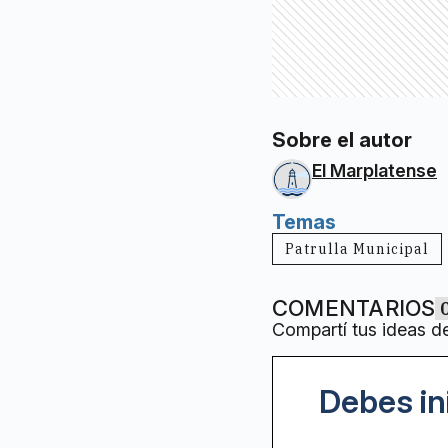
Sobre el autor
El Marplatense
Temas
Patrulla Municipal
COMENTARIOS
Compartí tus ideas d
Debes in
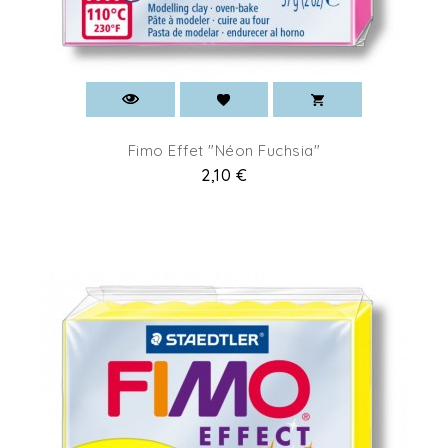
Fimo Effet "Néon Fuchsia"
Prix
2,10 €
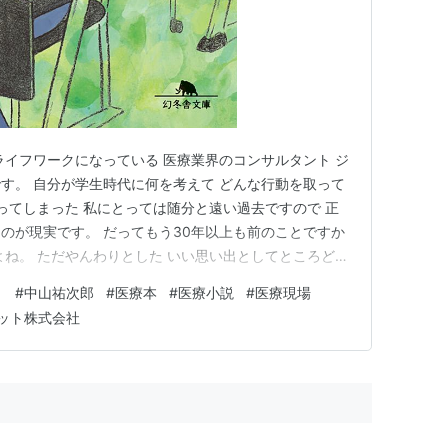
ライフワークになっている 医療業界のコンサルタント ジ
す。 自分が学生時代に何を考えて どんな行動を取って
なってしまった 私にとっては随分と遠い過去ですので 正
のが現実です。 だってもう30年以上も前のことですか
よね。 ただやんわりとした いい思い出としてところどこ
れでいいのかなと思ってます。 先日、同年代のある方が
５
#
中山祐次郎
#
医療本
#
医療小説
#
医療現場
っていました。 そりゃ頑張って、勉強して、 一流大学
ット株式会社
素晴…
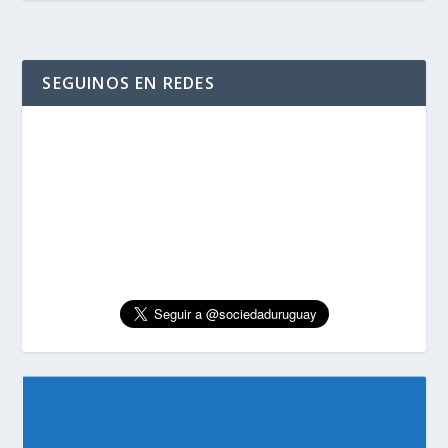
SEGUINOS EN REDES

___

Retype the whole listing. Keep every word exact but include no pictures.

Sobre el autor
El Marplatense
Temas
Patrulla Municipal
COMENTARIOS
Compartí tus ideas d
Debes in
Fimo Effet "Néon Fuchsia"
Prix
2,10 €
ライフワークになっている 医療業界のコンサルタント ジ
す。 自分が学生時代に何を考えて どんな行動を取って
なってしまった 私にとっては随分と遠い過去ですので 正
のが現実です。 だってもう30年以上も前のことですか
よね。 ただやんわりとした いい思い出としてところどこ
れでいいのかなと思ってます。 先日、同年代のある方が
５
#
中山祐次郎
#
医療本
#
医療小説
#
医療現場
っていました。 そりゃ頑張って、勉強して、 一流大学
ット株式会社
素晴…
SEGUINOS EN REDES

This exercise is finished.